It was fine as far as it went, but the fact is that with few television choices, there was limited appeal for subscribers, so unsurprisingly BT announced the end of the service in 2007. The phone was reasonably decent though – at least as a phone with a DAB radio built in! (We’ve yet to see another phone come with DAB since then – although there are reports that LG might release a device).
It was also around this time that Ofcom decided to licence the second national digital radio multiplex for the first time. There were two bidders – 4 Digital*, a consortium led by the public sector broadcaster Channel 4, and National Grid Wireless. The 4 Digital bid was considered much more attractive and it was duly awarded the licence with planned new services including the flagship Channel 4 Radio (described as a Radio 4 competitor!), E4 Radio, Sky News Radio amongst others. But Channel 4 had over-expanded in television, and was having financial difficulties. So in 2008 it scrapped its plans to launch despite having won the licence. Ofcom was not happy, and although they held onto the frequencies, it took quite a few years before they could be persuaded to try licencing the mux once more.
So by 2008 with BT Movio having closed, and GCap (formed from the merger of GWR and Capital Radio) pulling off the platform, space had been freed up and was available. Few seemed interested in national DAB. The mux owners would broadcast Birdsong as a holding station when capacity wasn’t being fully utilised. And the mux was bought outright by Arqiva, the transmission provider that had become the defacto sole supplier in the UK having bought up its rivals.
But people were still buying DAB sets, and notably Absolute Radio, under new ownership and rebranded from Virgin Radio, jumped in at about this point. It first launched Absolute 80s and later Absolute Radio 90s on the national mux. It also played around with station labels when it first bought Premier League rights, and created Absolute Radio Extra.
All the while DAB penetration and listening had been creeping up, and more transmitters had been built.
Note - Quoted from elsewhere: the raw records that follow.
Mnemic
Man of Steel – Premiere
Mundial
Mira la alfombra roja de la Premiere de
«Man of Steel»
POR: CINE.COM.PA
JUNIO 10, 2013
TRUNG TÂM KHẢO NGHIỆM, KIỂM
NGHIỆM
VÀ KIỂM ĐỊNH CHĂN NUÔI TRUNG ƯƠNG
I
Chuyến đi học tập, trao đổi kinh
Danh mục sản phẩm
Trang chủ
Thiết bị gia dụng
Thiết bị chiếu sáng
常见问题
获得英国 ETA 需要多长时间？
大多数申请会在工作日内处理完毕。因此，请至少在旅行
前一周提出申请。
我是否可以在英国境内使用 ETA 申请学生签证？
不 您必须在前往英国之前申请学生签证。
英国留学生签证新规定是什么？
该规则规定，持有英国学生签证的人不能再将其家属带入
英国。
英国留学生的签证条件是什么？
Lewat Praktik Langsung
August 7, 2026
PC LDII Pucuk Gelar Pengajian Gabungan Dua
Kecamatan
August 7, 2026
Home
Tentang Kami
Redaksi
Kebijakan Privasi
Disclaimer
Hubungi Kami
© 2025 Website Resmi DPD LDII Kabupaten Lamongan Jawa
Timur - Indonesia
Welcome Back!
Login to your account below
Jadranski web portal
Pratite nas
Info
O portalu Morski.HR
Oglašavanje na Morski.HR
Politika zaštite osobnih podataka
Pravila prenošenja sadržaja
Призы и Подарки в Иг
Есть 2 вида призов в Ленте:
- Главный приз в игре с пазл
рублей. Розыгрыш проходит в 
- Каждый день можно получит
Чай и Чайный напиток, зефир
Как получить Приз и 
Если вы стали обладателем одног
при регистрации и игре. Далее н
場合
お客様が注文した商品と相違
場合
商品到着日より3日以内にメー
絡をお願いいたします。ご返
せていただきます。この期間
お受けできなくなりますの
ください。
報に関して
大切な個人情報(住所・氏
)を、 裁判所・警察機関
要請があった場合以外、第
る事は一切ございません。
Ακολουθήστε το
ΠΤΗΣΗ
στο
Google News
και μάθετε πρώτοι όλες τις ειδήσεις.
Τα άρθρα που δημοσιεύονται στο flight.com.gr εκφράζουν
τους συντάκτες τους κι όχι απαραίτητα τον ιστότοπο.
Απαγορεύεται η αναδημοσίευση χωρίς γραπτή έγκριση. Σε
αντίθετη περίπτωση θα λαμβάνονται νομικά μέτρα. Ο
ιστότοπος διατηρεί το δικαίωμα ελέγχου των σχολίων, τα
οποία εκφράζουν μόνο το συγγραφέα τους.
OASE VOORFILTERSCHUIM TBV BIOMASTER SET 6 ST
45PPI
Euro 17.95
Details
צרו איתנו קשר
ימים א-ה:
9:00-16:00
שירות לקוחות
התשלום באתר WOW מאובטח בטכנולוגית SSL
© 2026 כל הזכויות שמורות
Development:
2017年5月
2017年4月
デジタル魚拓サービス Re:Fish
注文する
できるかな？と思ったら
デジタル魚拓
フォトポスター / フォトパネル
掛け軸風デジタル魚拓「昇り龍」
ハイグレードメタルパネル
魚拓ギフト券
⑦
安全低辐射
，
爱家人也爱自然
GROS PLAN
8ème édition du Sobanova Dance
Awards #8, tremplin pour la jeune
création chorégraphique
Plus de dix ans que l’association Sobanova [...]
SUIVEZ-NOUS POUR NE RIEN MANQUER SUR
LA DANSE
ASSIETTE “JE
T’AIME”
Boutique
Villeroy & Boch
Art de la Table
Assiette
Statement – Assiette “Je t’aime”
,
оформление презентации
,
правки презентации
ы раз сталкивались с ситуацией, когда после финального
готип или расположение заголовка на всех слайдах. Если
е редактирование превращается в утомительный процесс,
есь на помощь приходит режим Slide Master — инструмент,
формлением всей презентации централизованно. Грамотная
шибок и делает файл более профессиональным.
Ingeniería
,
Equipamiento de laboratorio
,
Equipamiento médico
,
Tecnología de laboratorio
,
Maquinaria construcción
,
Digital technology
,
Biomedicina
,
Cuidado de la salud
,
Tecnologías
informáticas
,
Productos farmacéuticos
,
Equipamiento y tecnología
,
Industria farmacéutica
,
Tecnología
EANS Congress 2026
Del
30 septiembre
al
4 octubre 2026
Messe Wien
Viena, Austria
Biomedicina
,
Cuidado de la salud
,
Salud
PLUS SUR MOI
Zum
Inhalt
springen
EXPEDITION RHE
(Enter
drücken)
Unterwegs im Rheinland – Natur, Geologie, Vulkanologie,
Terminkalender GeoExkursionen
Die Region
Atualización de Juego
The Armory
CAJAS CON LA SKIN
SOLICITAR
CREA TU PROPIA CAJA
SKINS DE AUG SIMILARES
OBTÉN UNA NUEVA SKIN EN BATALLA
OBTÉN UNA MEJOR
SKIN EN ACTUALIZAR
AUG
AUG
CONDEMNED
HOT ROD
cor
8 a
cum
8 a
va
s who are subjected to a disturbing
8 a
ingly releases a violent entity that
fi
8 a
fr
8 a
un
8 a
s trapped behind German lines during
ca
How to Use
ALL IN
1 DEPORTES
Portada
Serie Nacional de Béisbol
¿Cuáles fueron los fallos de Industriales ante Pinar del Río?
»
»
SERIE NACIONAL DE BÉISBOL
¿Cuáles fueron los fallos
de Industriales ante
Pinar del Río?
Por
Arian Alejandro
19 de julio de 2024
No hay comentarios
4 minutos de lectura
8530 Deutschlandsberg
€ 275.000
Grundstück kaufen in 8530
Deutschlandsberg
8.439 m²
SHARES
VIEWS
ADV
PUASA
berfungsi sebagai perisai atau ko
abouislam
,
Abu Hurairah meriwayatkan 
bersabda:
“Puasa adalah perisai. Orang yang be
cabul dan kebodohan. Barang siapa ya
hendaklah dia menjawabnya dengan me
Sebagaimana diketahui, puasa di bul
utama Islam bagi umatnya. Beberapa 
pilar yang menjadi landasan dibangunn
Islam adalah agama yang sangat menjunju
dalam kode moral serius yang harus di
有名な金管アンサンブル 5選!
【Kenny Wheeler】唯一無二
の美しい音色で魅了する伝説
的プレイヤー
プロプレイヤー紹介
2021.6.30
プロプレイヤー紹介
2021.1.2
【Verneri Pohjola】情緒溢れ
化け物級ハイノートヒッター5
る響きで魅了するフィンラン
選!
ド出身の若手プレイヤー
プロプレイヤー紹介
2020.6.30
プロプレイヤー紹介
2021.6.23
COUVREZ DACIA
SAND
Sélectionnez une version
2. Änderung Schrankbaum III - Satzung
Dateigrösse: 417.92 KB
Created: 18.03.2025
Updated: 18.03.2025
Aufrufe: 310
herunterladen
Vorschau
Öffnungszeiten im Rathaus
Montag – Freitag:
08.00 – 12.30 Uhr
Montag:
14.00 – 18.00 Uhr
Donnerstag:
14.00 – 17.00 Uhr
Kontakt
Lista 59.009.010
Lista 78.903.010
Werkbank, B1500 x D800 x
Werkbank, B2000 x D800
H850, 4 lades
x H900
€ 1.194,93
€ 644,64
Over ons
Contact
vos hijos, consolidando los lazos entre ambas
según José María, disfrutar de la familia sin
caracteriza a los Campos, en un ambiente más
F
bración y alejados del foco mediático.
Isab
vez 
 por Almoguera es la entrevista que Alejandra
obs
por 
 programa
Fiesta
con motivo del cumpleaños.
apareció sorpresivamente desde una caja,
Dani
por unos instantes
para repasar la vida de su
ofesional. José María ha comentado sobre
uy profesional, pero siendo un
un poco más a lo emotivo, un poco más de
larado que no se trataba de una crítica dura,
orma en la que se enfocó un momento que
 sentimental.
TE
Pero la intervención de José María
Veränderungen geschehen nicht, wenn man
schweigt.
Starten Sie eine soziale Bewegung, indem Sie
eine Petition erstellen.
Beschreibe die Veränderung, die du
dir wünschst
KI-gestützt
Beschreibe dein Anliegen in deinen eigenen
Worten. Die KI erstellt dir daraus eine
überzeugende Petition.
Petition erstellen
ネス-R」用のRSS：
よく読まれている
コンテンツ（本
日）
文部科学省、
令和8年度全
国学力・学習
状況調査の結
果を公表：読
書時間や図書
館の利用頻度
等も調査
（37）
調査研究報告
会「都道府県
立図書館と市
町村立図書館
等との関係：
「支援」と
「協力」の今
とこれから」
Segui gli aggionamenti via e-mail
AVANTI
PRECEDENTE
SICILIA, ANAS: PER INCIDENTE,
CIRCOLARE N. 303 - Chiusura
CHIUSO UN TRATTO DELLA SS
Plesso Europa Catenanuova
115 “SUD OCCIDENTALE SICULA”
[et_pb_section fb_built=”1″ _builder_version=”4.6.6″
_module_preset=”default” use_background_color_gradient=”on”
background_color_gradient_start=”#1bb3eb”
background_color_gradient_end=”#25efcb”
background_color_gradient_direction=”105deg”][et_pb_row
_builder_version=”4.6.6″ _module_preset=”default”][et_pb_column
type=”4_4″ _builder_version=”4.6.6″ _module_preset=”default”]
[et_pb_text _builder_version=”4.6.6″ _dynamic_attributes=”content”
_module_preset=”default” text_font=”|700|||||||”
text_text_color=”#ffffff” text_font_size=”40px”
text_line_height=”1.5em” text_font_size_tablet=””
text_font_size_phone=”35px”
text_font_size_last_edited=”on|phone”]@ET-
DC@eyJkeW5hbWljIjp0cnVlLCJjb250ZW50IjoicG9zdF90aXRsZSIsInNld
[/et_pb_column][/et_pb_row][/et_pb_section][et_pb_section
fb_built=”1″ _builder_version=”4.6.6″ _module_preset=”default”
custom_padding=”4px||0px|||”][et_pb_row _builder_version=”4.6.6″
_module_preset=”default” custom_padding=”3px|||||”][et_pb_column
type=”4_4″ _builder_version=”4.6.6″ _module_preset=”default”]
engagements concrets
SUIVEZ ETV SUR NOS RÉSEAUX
DAB was now working. Absolute 80s became the biggest commercial digital only station, and importantly it was sold on a network basis – advertisers buying across the whole suite of Absolute brands. There were fewer brands that existed solely as standalone DAB services.
In the last year or so, we’ve seen a number of bigger brands coming onto the platform and duplicating that work. Global has got fully behind national DAB – previously it had mostly concentrated on local multiplexes often part owned by them, its predecessor GCap having just about abandoned it. It launched Smooth Extra, Capital Xtra and LBC nationally. Bauer has bought Absolute Radio, and although Absolute Radio 90s got shifted off the platform, it now has Kiss, Magic and Planet Rock alongside the remaining Absolute stations on the mux.
Indeed at time of writing, the only remaining non-Global or Bauer stations still on the multiplex are BFBS (aimed at the armed forces and their families, and effectively an extension of the MOD), Premier Christian Radio, TeamRock and UCB UK. And it’s reported that Premier Christian Radio will have to make way for Global’s Heart Extra at some point.
Indeed there are now so many radio services on the mux, that only Classic FM and Capital Xtra are still broadcasting in stereo, since a multiplex has a limited amount of bandwidth and it can only be cut so many ways.
And so, finally, we reach the present day, and a second attempt to licence a second national DAB multiplex. Exactly what the winning group wants to do with the space remains to be seen. We’ll learn later this week what the respective plans are of the bidders.
– the launch of brand new services and formats
– the UK launch of international brands and stations
– additional sub-brands of existing properties (although arguably we’ve stretched these as far as they’ll go)
– national coverage for stations that haven’t found space on Digital One, or have had to make way for sister stations
– the opportunity to launch some services in DAB+ (see below)
– some clever mobile data usage
I would certainly expect the announcement of at least one new speech station – most other radio markets globally are able to sustain many more speech services than we have in the UK.
Of crucial importance for any standalone brands that launch will be their advertising sales strategy. Who will be selling their advertising for them?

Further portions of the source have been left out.